レナとアッシュは、女性陣に気に入られたようで囲まれて声をかけられていた。
男たちは、まだレナたちに警戒されてることもあってその様子を遠巻きに見ているか、葬儀で中断していた自分の作業に戻っていた。
俺と天狐も、またその輪に加わらず遠巻きに様子を見ながら、天狐と話していた。
「――カケルさん。アッシュがもう寝そうなので、私たちは先に『お役人さんの家』に戻ります」
俺と天狐が今日の昼食について話していると、包囲網から抜け出してきたレナが、声をかけてきた。レナの隣には眠そうに目をトロンとさせたアッシュがいた。
そりゃ昨日は夜遅くまで起きてたのに、朝早くから起きてたら眠くはなるか。
戻る前にわざわざ俺に一言言いに来てくれたのか。
「そっか。今日はお疲れ。アッシュも頑張ったな」
「うぅ……」
年齢の割に身長が高くて体格もあるアッシュだけど、この時ばかりは、眠気で警戒が薄れていて、年相応の子供っぽい表情を見せていた。頭を撫でると俺の手から逃れようとレナのお腹に頭を擦り付けるようにぐずったので、自然と顔が綻んだ。
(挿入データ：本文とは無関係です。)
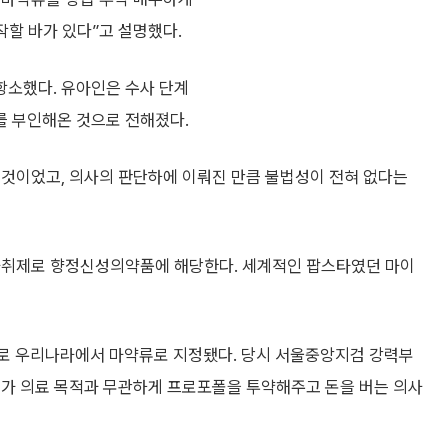
작할 바가 있다”고 설명했다.
항소했다. 유아인은 수사 단계
를 부인해온 것으로 전해졌다.
 것이었고, 의사의 판단하에 이뤄진 만큼 불법성이 전혀 없다는
면마취제로 향정신성의약품에 해당한다. 세계적인 팝스타였던 마이
초로 우리나라에서 마약류로 지정됐다. 당시 서울중앙지검 강력부
rs)가 의료 목적과 무관하게 프로포폴을 투약해주고 돈을 버는 의사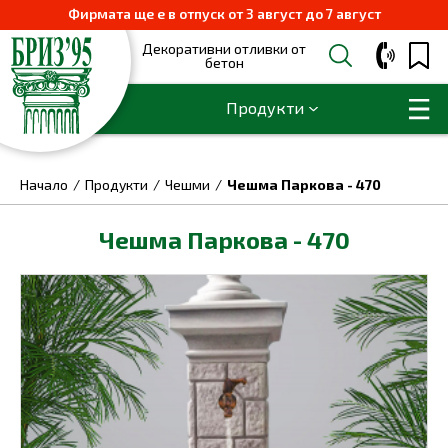
Фирмата ще е в отпуск от 3 август до 7 август
Декоративни отливки от
бетон
Продукти
Начало
Продукти
Чешми
Чешма Паркова - 470
Чешма Паркова - 470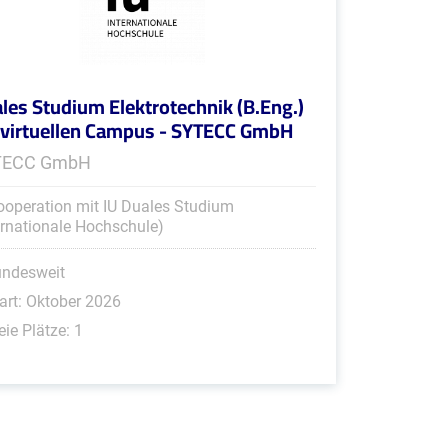
les Studium Elektrotechnik (B.Eng.)
virtuellen Campus - SYTECC GmbH
TECC GmbH
ooperation mit IU Duales Studium
ernationale Hochschule)
undesweit
art: Oktober 2026
eie Plätze: 1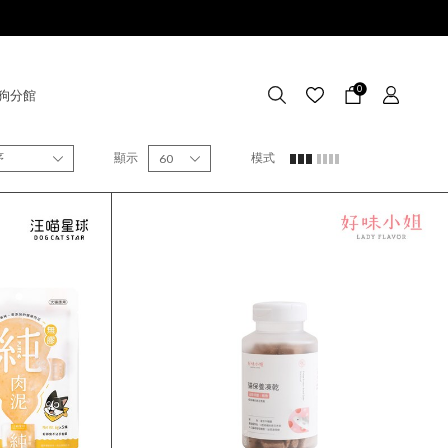
0
狗分館
序
顯示
模式
60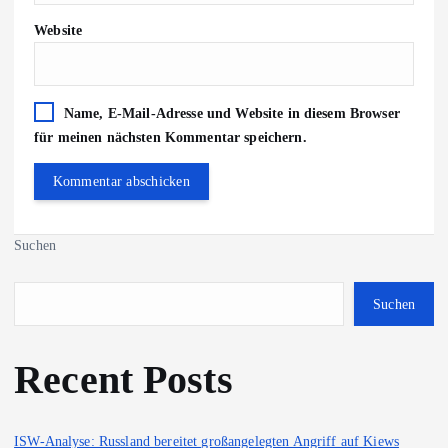
Website
Name, E-Mail-Adresse und Website in diesem Browser
für meinen nächsten Kommentar speichern.
Suchen
Suchen
Recent Posts
ISW-Analyse: Russland bereitet großangelegten Angriff auf Kiews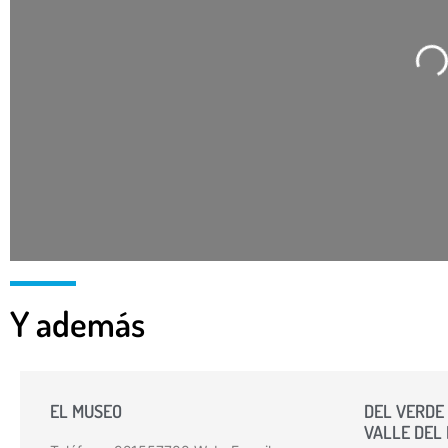
C
Y además
EL MUSEO
DEL VERDE 
VALLE DEL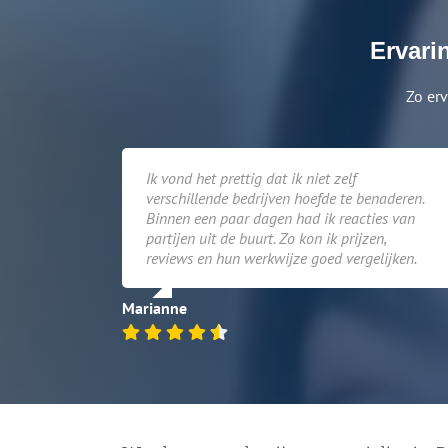
Ervari
Zo erv
Ik vond het prettig dat ik niet zelf
verschillende bedrijven hoefde te benaderen.
Binnen een paar dagen had ik reacties van
partijen uit de buurt. Zo kon ik prijzen,
reviews en hun werkwijze goed vergelijken.
Marianne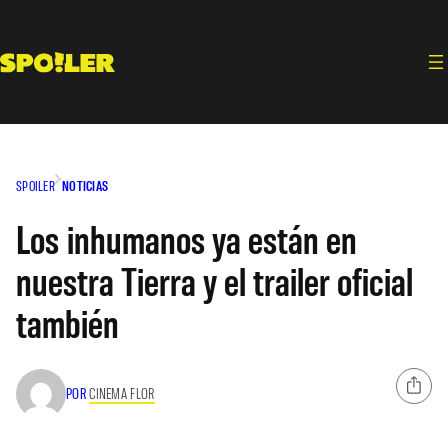
Saltar
al
contenido
SPOILER
NOTICIAS
Los inhumanos ya están en
nuestra Tierra y el trailer oficial
también
POR
CINEMA FLOR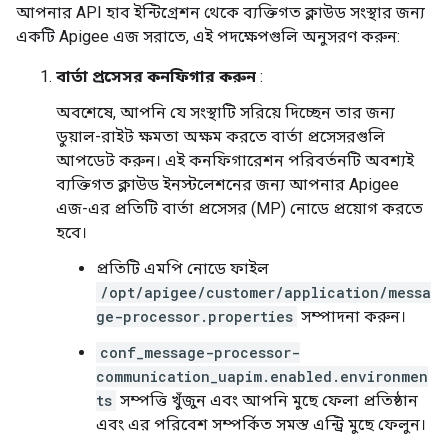
আপনার API হাব ইন্টিগ্রেশন থেকে ব্যক্তিগত ক্লাউড সংস্থার জন্য
একটি Apigee এজ সরাতে, এই পদক্ষেপগুলি অনুসরণ করুন:
বার্তা প্রসেসর কনফিগার করুন
:
অবশেষে, আপনি যে সংস্থাটি সরিয়ে দিচ্ছেন তার জন্য
ডুয়াল-রাইট ক্ষমতা অক্ষম করতে বার্তা প্রসেসরগুলি
আপডেট করুন। এই কনফিগারেশন পরিবর্তনটি অবশ্যই
ব্যক্তিগত ক্লাউড ইনস্টলেশনের জন্য আপনার Apigee
এজ-এর প্রতিটি বার্তা প্রসেসর (MP) নোডে প্রয়োগ করতে
হবে।
প্রতিটি এমপি নোডে ফাইল
/opt/apigee/customer/application/messa
ge-processor.properties
সম্পাদনা করুন।
conf_message-processor-
communication_uapim.enabled.environmen
ts
সম্পত্তি খুঁজুন এবং আপনি মুছে ফেলা প্রতিষ্ঠান
এবং এর পরিবেশ সম্পর্কিত সমস্ত এন্ট্রি মুছে ফেলুন।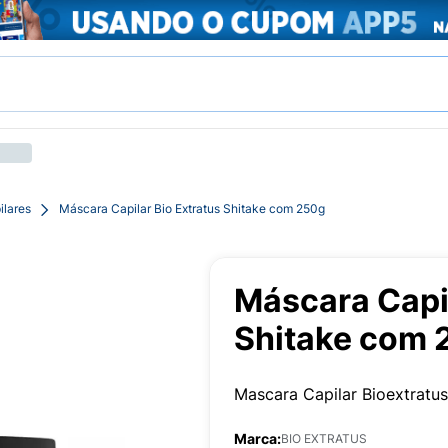
ilares
Máscara Capilar Bio Extratus Shitake com 250g
Máscara Capil
Shitake com 
Mascara Capilar Bioextratus
Marca:
BIO EXTRATUS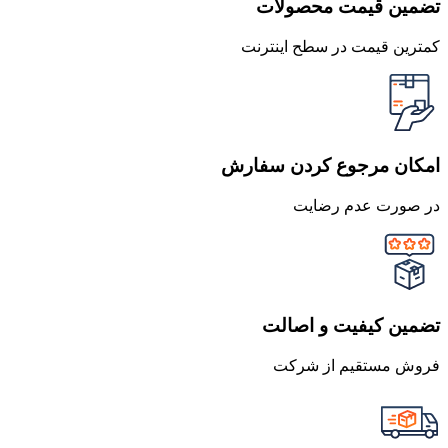
تضمین قیمت محصولات
کمترین قیمت در سطح اینترنت
امکان مرجوع کردن سفارش
در صورت عدم رضایت
تضمین کیفیت و اصالت
فروش مستقیم از شرکت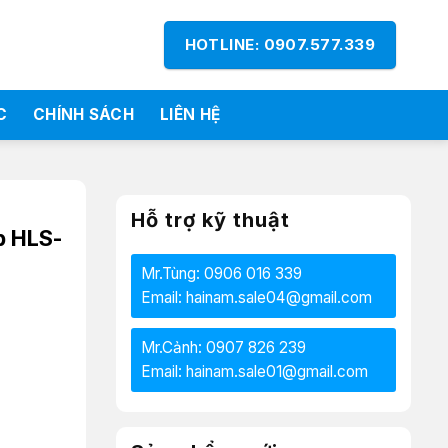
HOTLINE: 0907.577.339
C
CHÍNH SÁCH
LIÊN HỆ
Hỗ trợ kỹ thuật
p HLS-
Mr.Tùng: 0906 016 339
Email: hainam.sale04@gmail.com
Mr.Cảnh: 0907 826 239
Email: hainam.sale01@gmail.com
レナもその様子に視線を落として、慈しむように微笑んでいた。
「レナも疲れてるだろ? 俺がアッシュをおぶるよ」
「いえ、これくらい平気です」
「レナ一人でアッシュを連れて戻るのは大変だろ」
「大丈夫ですよ。ねっアッシュ? お姉ちゃんと二人で帰れるよね? 」
レナが同意を求めると、今にも寝そうなくせにアッシュはコクンと小さく頷いた。
「でもなぁ……」
「カケル、2人が大丈夫っていうんだから大丈夫よ。カケルは心配しすぎよ。レナさん、今日はお疲れ様。眠いのなら無理せずアッシュと一緒に寝たらいいからね」
「はい。テンコさんありがとうございます。それではカケルさん、失礼します」
レナは、最後に頭を下げるとアッシュを引っ張って家に戻っていった。
大丈夫かな……
不安を拭えず去っていく2人の後姿を目で追っていると、途中で眠気が限界に達したのかアッシュが立ち止り、レナに背負われることになった。
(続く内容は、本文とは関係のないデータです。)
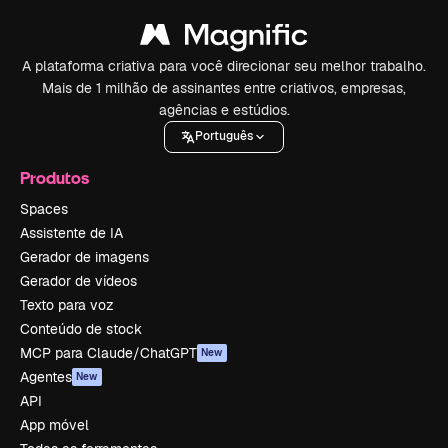
A plataforma criativa para você direcionar seu melhor trabalho.
Mais de 1 milhão de assinantes entre criativos, empresas,
agências e estúdios.
Português
Produtos
Spaces
Assistente de IA
Gerador de imagens
Gerador de vídeos
Texto para voz
Conteúdo de stock
MCP para Claude/ChatGPT
New
Agentes
New
API
App móvel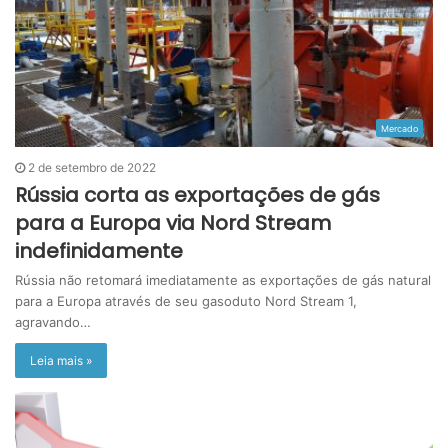
Mercado
2 de setembro de 2022
Rússia corta as exportações de gás
para a Europa via Nord Stream
indefinidamente
Rússia não retomará imediatamente as exportações de gás natural
para a Europa através de seu gasoduto Nord Stream 1,
agravando…
Leia mais »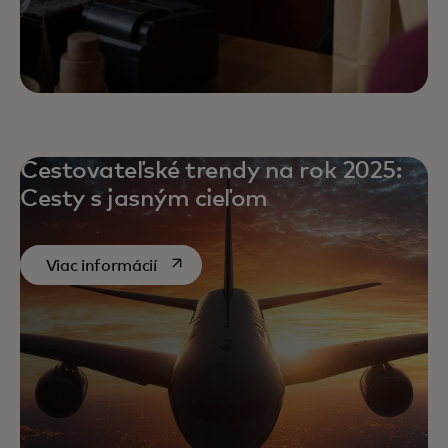
Cestovateľské trendy na rok 2025:
Cesty s jasným cieľom
opens in a new tab
Viac informácií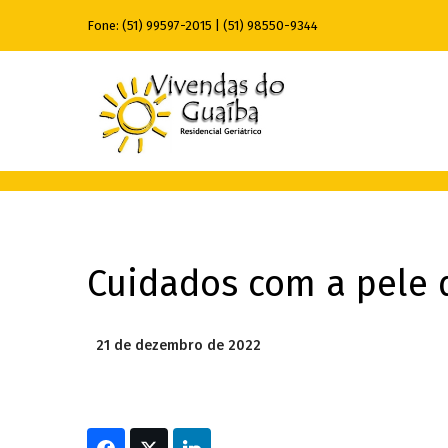
Fone:
(51) 99597-2015
|
(51) 98550-9344
Cuidados com a pele 
21 de dezembro de 2022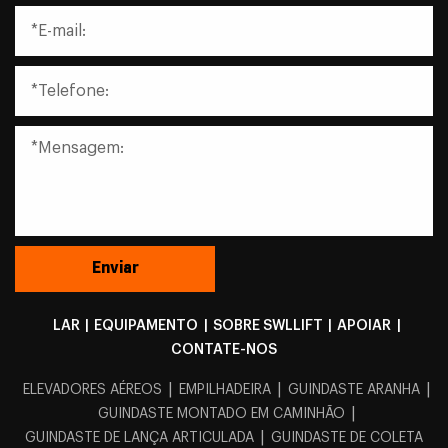
LAR
|
EQUIPAMENTO
|
SOBRE SWLLIFT
|
APOIAR
|
CONTATE-NOS
|
|
|
ELEVADORES AÉREOS
EMPILHADEIRA
GUINDASTE ARANHA
|
GUINDASTE MONTADO EM CAMINHÃO
|
GUINDASTE DE LANÇA ARTICULADA
GUINDASTE DE COLETA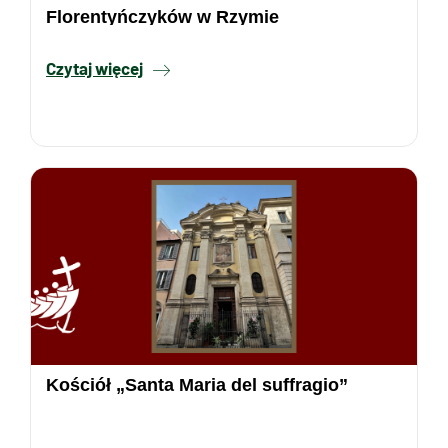
Florentyńczyków w Rzymie
Czytaj więcej
Kościół „Santa Maria del suffragio”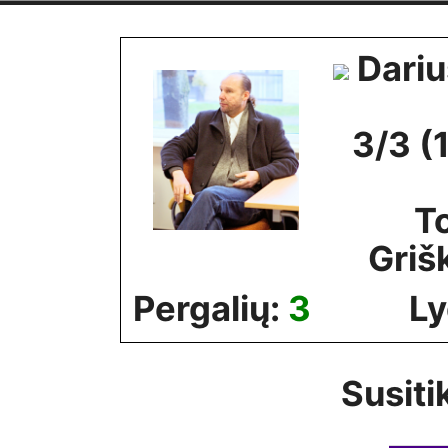
Skip
to
Dariu
content
3/3 (
T
Griš
Pergalių:
3
Ly
Susiti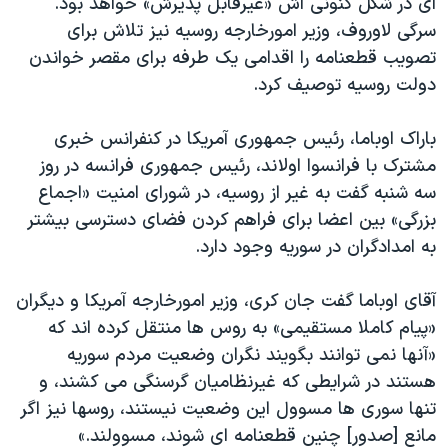
ای در شکل کنونی اش «غیرقابل پذیرش» خواهد بود.
اسرائیل در جنگ
سرگی لاوروف، وزیر امورخارجه روسیه نیز تلاش برای
نرگس محمدی برنده جایزه نوبل صلح
تصویب قطعنامه را اقدامی یک طرفه برای مقصر خواندن
همایش محافظه‌کاران آمریکا «سی‌پک»
دولت روسیه توصیف کرد
.
صفحه‌های ویژه
باراک اوباما، رئیس جمهوری آمریکا در کنفرانس خبری
سفر پرزیدنت ترامپ به چین
مشترک با فرانسوا اولاند، رئیس جمهوری فرانسه در روز
سه شنبه گفت به غیر از روسیه، در شورای امنیت «اجماع
بزرگی» بین اعضا برای فراهم کردن فضای دسترسی بیشتر
به امدادگران در سوریه وجود دارد
.
آقای اوباما گفت جان کری، وزیر امورخارجه آمریکا و دیگران
«پیام کاملا مستقیمی» به روس ها منتقل کرده اند که
«آنها نمی توانند بگویند نگران وضعیت مردم سوریه
هستند در شرایطی که غیرنظامیان گرسنگی می کشند، و
تنها سوری ها مسوول این وضعیت نیستند، روسها نیز اگر
مانع [صدور] چنین قطعنامه ای شوند، مسوولند
.»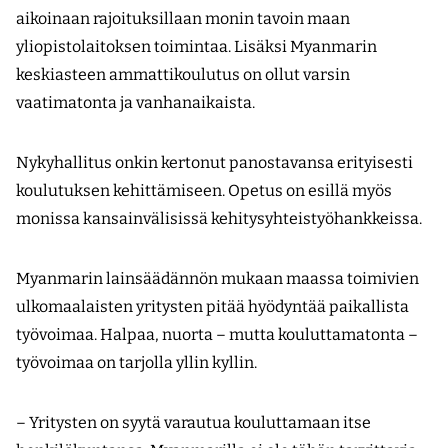
aikoinaan rajoituksillaan monin tavoin maan
yliopistolaitoksen toimintaa. Lisäksi Myanmarin
keskiasteen ammattikoulutus on ollut varsin
vaatimatonta ja vanhanaikaista.
Nykyhallitus onkin kertonut panostavansa erityisesti
koulutuksen kehittämiseen. Opetus on esillä myös
monissa kansainvälisissä kehitysyhteistyöhankkeissa.
Myanmarin lainsäädännön mukaan maassa toimivien
ulkomaalaisten yritysten pitää hyödyntää paikallista
työvoimaa. Halpaa, nuorta – mutta kouluttamatonta –
työvoimaa on tarjolla yllin kyllin.
– Yritysten on syytä varautua kouluttamaan itse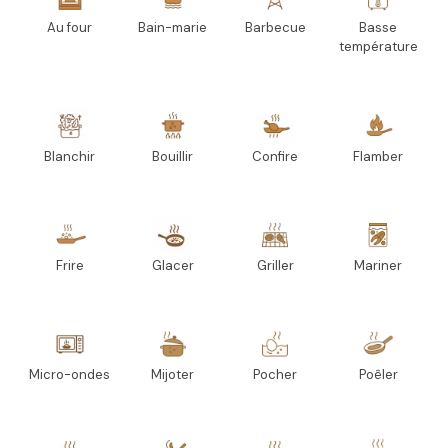
Au four
Bain-marie
Barbecue
Basse
température
Blanchir
Bouillir
Confire
Flamber
Frire
Glacer
Griller
Mariner
Micro-ondes
Mijoter
Pocher
Poêler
手を貸そうとしたら、天狐の9つの尻尾がそれを押し留めた。
「カケル、追ってはダメよ。それにあれくらいレナ一人で大丈夫よ」
天狐の言うとおり、レナはアッシュ一人を背負っても変わらずしっかりとした足取りで歩いていた。
俺がもう追わないことがわかったのか、天狐はすぐに絡みつかせていた尻尾を離してくれた。
「カケルが心配する気持ちもわかるけど、何でも手を貸すのは良くないわ。それにレナたちにももう少し一人で考えさせる時間も必要よ」
天狐からは諭すようにそう言われた。
天狐の言葉は、共感できるだけに反論できなかった。
天狐から構い過ぎと言われた俺は夕方まで子供たちが寝ている家に近づくことの禁止を言い渡された。
あ、遺魂珠についてレナに聞くの忘れてた。
3代遡れば、みんな親族になるような小さな村だったので、村の孤児の世話をしていたレナの母親ですが、孤児の面倒は村全体で見ていました。